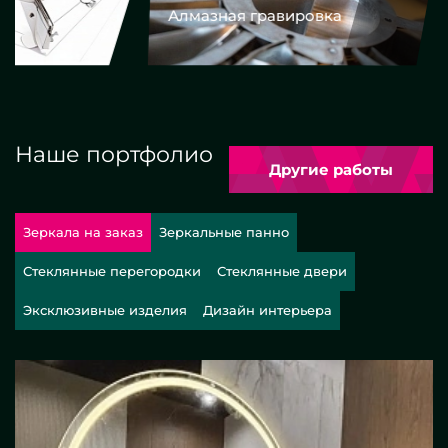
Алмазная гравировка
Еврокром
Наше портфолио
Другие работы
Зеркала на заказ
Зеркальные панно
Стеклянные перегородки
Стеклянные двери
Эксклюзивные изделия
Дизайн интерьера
::::::
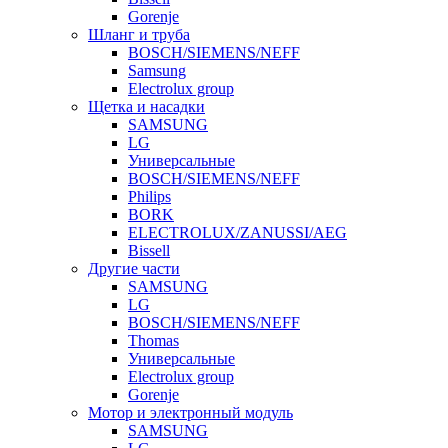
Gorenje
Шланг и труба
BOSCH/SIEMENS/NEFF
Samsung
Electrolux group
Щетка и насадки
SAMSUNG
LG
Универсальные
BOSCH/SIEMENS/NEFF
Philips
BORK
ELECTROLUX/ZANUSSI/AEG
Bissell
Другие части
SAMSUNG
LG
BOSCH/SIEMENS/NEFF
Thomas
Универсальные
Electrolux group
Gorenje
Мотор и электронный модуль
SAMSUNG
::::::
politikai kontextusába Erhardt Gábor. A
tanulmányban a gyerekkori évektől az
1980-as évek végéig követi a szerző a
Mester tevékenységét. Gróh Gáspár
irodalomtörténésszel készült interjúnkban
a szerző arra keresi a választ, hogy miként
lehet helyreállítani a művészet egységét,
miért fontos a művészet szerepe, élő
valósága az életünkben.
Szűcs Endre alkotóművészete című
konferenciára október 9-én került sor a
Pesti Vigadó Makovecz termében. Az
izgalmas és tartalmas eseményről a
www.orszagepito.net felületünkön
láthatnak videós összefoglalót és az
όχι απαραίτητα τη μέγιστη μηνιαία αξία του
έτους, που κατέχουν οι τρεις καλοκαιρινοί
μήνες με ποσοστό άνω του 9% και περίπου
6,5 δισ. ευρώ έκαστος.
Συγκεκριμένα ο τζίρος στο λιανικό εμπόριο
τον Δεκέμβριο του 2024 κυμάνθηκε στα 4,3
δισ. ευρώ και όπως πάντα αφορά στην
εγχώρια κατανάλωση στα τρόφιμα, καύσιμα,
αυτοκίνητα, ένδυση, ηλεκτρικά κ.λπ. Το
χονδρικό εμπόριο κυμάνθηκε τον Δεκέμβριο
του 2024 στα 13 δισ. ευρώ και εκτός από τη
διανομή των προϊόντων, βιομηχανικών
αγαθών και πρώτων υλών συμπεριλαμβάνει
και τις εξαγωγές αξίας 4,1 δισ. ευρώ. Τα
::::::
*Task brief:* All lines in the entries above that hold the word "Стеклянные" need to be copied.

*Answer below:*
Стеклянные перегородки
Стеклянные двери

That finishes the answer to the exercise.